• REQUIRED ACTION: Would you please repeat all of the data exactly, omitting the pictures?

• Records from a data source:
══════

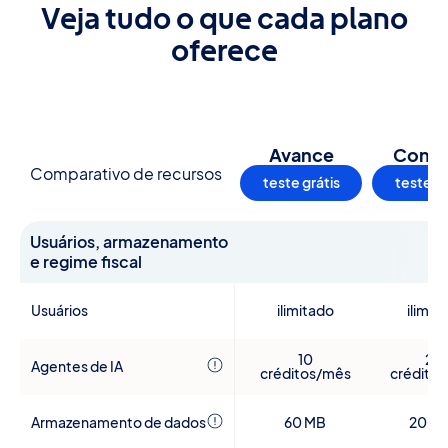
Veja tudo o que cada plano
oferece
Avance
Const
Comparativo de recursos
teste grátis
teste gr
Usuários, armazenamento
e regime fiscal
Usuários
ilimitado
ilimit
10
20 
Agentes de IA
créditos/mês
crédito
Armazenamento de dados
60 MB
200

══════

• RESPONSE TO THIS TASK:
Veja tudo o que cada plano
oferece
Avance
Const
Comparativo de recursos
teste grátis
teste gr
Usuários, armazenamento
e regime fiscal
Usuários
ilimitado
ilimit
10
20 
Agentes de IA
créditos/mês
crédito
Armazenamento de dados
60 MB
200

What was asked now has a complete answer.